If you need amplitude, frequency and time in one graph, then the transform is known as a Time-Frequency decomposition. The most popular one is called the Short Time Fourier Transform. It works as follows:
1. Take a small portion of the signal (say 1 second)
2. Window it with a small window (say 5 ms)
3. Compute the 1D fourier transform of the windowed signal.
4. Move the window by a small amount (2.5 ms)
5. Repeat above steps until end of signal.
6. All of this data is entered into a matrix that is then used to create the kind of 3D representation of the signal that shows its decomposition along frequency, amplitude and time.

The length of the window will decide the resolution you are able to obtain in frequency and time domains. Check here for more details on STFT and search for "Robi Polikar"'s tutorials on wavelet transforms for a layman's introduction to the above.

Edit 1:
You take a windowing function (there are innumerable functions out there - here is a list. Most intuitive is a rectangular window but the most commonly used are the Hamming/Hanning window functions. You can follow the steps below if you have a paper-pencil in hand and draw it along.

Assume that the signal that you have obtained is 1 sec long and is named x[n]. The windowing function is 5 msec long and is named w[n]. Place the window at the start of the signal (so the end of the window coincides with the 5ms point of the signal) and multiply the x[n] and w[n] like so:
y[n] = x[n] * w[n] - point by point multiplication of the signals.
Take an FFT of y[n].

Then you shift the window by a small amount (say 2.5 msec). So now the window stretches from 2.5ms to 7.5 ms of the signal x[n]. Repeat the multiplication and FFT generation steps. In other words, you have an overlap of 2.5 msec. You will see that changing the length of the window and the overlap gives you different resolutions on the time and Frequency axis.

Once you do this, you need to feed all the data into a matrix and then have it displayed.
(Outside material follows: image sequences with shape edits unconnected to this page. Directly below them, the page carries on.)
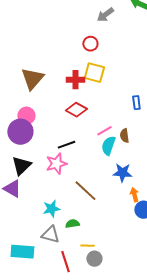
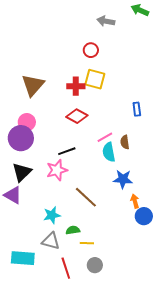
gray arrow: (105, 15) -> (106, 21), turned 48
cyan semicircle: (108, 146) -> (109, 152), turned -30
yellow line: (87, 246) -> (87, 243), moved

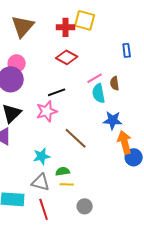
orange arrow: (135, 201) -> (125, 142), size x1.6
yellow line: (87, 243) -> (67, 184), moved
red line: (66, 268) -> (44, 209), moved

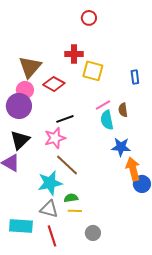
yellow square: (85, 20) -> (93, 71), moved
brown triangle: (23, 26) -> (30, 67), moved
red diamond: (67, 57) -> (54, 84), moved
brown line: (76, 138) -> (67, 165), moved
cyan star: (42, 156) -> (50, 183), size x1.4

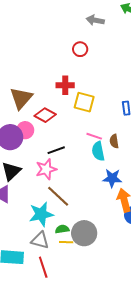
pink circle: (25, 90) -> (25, 130), moved
pink line: (103, 105) -> (94, 136), turned 49
gray circle: (93, 233) -> (84, 233), moved, size x1.6

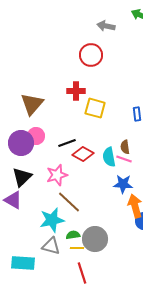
red circle: (80, 49) -> (91, 55), size x1.5
red diamond: (45, 115) -> (83, 154), moved
pink line: (94, 136) -> (124, 159), moved
black line: (56, 150) -> (67, 143), moved
red line: (43, 267) -> (82, 273), moved

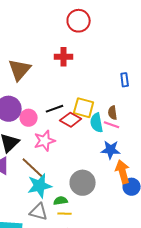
yellow square: (95, 108) -> (84, 108), moved
pink circle: (36, 136) -> (29, 118), moved
brown line: (69, 202) -> (33, 168), moved
gray circle: (95, 239) -> (83, 183), moved

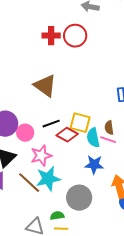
red cross: (64, 57) -> (51, 36), moved
brown triangle: (20, 70) -> (45, 86), moved, turned -35
blue star: (111, 150) -> (94, 165), moved
cyan star: (40, 186) -> (48, 179), moved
The overlap is for minimising the errors that might arise at boundaries and also to get more consistent measurements over such short time frames.

P.S: If you had understood STFT and other time-frequency decompositions of a signal, then you should have had no problems with steps 2 and 4. That you have not understood the above mentioned steps makes me feel like you should revisit time-frequency decompositions also.

回答2:

I use a Sliding DFT, which is many times faster than an FFT in the case where you need to do a fourier transform each time a sample arrives in the input buffer.

It's based on the fact that once you have performed a fourier transform for the last N samples, and a new sample arrives, you can "undo" the effect of the oldest sample, and apply the effect of the latest sample, in a single pass through the fourier data! This means that the sliding DFT performance is O(n) compared with O(Log2(n) times n) for the FFT. Also, there's no restriction to powers of two for the buffer size to maintain performance.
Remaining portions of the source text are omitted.